D. Ross Camidge, MD, PhD
Patients with newly diagnosed metastatic non-small cell lung cancer (NSCLC) had double the expected response when the PD-L1 inhibitor atezolizumab was added to chemotherapy, according to preliminary data from an ongoing clinical trial reported at the 2015 World Conference on Lung Cancer.
Overall, almost two thirds of 41 evaluable patients had objective responses with atezolizumab plus different platinum-based chemotherapy doublets. The highest response rate occurred with the combination of atezolizumab, carboplatin, and pemetrexed, as 13 of 17 patients (76.5%) had partial responses. Four patients treated with the anti–PD-L1 inhibitor, carboplatin, and nab-paclitaxel had complete responses.
“This preliminary analysis showed a high response rate for the combined non–small cell lung cancer cohort, supporting potential synergy between atezolizumab and chemotherapy,” said D. Ross Camidge, MD, PhD, a professor of medical oncology at the University of Colorado in Denver. “Atezolizumab demonstrated no unexpected toxicities in combination with standard first-line chemotherapy regimens for advanced non-small cell lung cancer.”
Despite advances in treatment of NSCLC, the overall response rate with first-line standard chemotherapy for metastatic disease remains about 30%. Preclinical studies have suggested that chemotherapy leads to antigen release in the tumor microenvironment, potentially affording an opportunity for enhanced effects of immunotherapy.
“Combining PD-L1 inhibition with chemotherapy could create an immunogenic ‘feedback loop,’ increasing the number of antigens presented to the T-cells, thus increasing immune responses and changing the tumor microenvironment to be more favorable to immune response,” said Camidge.
Atezolizumab (formerly MPDL3280A) is a human monoclonal antibody that targets the PD-L1/PD-1 immune checkpoint but not PD-L2/B7.1 interaction, thus avoiding the risk of autoimmune lung toxicity. Atezolizumab demonstrated single-agent activity in preliminary clinical studies involving patients with advanced lung cancer, providing a rationale to evaluate the immunotherapeutic agent in combination with standard chemotherapy regimens for advanced NSCLC.
Camidge reported findings from a phase Ib trial involving patients with previously untreated metastatic NSCLC. The patients received atezolizumab at a dose of 15 mg/kg IV every 3 weeks in addition to one of three chemotherapy doublets: carboplatin paired with paclitaxel, pemetrexed (nonsquamous histology only), or nab-paclitaxel. Treatment continued for four to six cycles, followed by atezolizumab maintenance therapy until disease progression (and optionally, pemetrexed maintenance in that arm of the trial).
The primary outcome was overall response rate, as determined by RECIST criteria. The trial has an accrual goal of 25 patients per treatment group, and Camidge reported data for 58 patients, 41 of whom were evaluable for response. The patients had a median age of 65, and 79% of the cohort had nonsquamous histology. PD-L1 expression was assessed by immunohistochemistry.

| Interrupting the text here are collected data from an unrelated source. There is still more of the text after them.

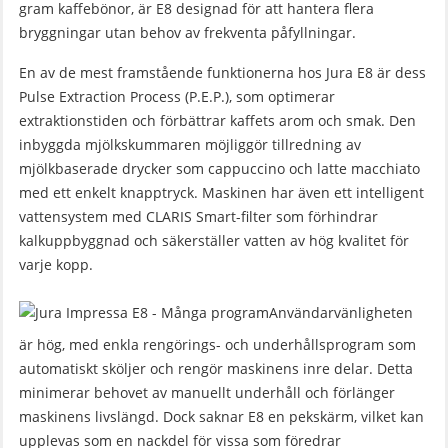
gram kaffebönor, är E8 designad för att hantera flera
bryggningar utan behov av frekventa påfyllningar.
En av de mest framstående funktionerna hos Jura E8 är dess
Pulse Extraction Process (P.E.P.), som optimerar
extraktionstiden och förbättrar kaffets arom och smak. Den
inbyggda mjölkskummaren möjliggör tillredning av
mjölkbaserade drycker som cappuccino och latte macchiato
med ett enkelt knapptryck. Maskinen har även ett intelligent
vattensystem med CLARIS Smart-filter som förhindrar
kalkuppbyggnad och säkerställer vatten av hög kvalitet för
varje kopp.
Användarvänligheten
är hög, med enkla rengörings- och underhållsprogram som
automatiskt sköljer och rengör maskinens inre delar. Detta
minimerar behovet av manuellt underhåll och förlänger
maskinens livslängd. Dock saknar E8 en pekskärm, vilket kan
upplevas som en nackdel för vissa som föredrar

Response data showed that four of eight (50%) patients in the carboplatin-paclitaxel cohort achieved objective responses (all partial responses), as did nine of 16 (56%) patients who received carboplatin and nab-paclitaxel in addition to atezolizumab (including all complete responses that have occurred thus far). Overall, 26 of the 41 (63.4%) evaluable patients met criteria for objective response, led by a 77% response rate in the pemetrexed arm.
“The vast majority of patients in all three groups had regression of tumor burden, even though the change did not meet criteria for objective response in all cases,” said Camidge.
All 58 patients were included in the safety analysis. The most common grade 3/4 adverse events across the three treatment groups were neutropenia (36% to 45%, 40% overall); anemia (8.3% to 20.0%, 13.8% overall); and thrombocytopenia (0% to 21%, 12.1% overall).
A preliminary analysis of individual types of adverse events suggested that atezolizumab did not add substantially to the adverse events usually observed with cytotoxic chemotherapy.
“Analysis of the data by specific chemotherapy regimen, corticosteroid use, and PD-L1 expression levels are in progress,” said Camidge. “Other endpoints, including duration of response and progression-free survival, are still immature and will be presented at a later data.
“Several phase III studies looking at atezolizumab monotherapy and in combination with other agents in non-small cell lung care are underway.”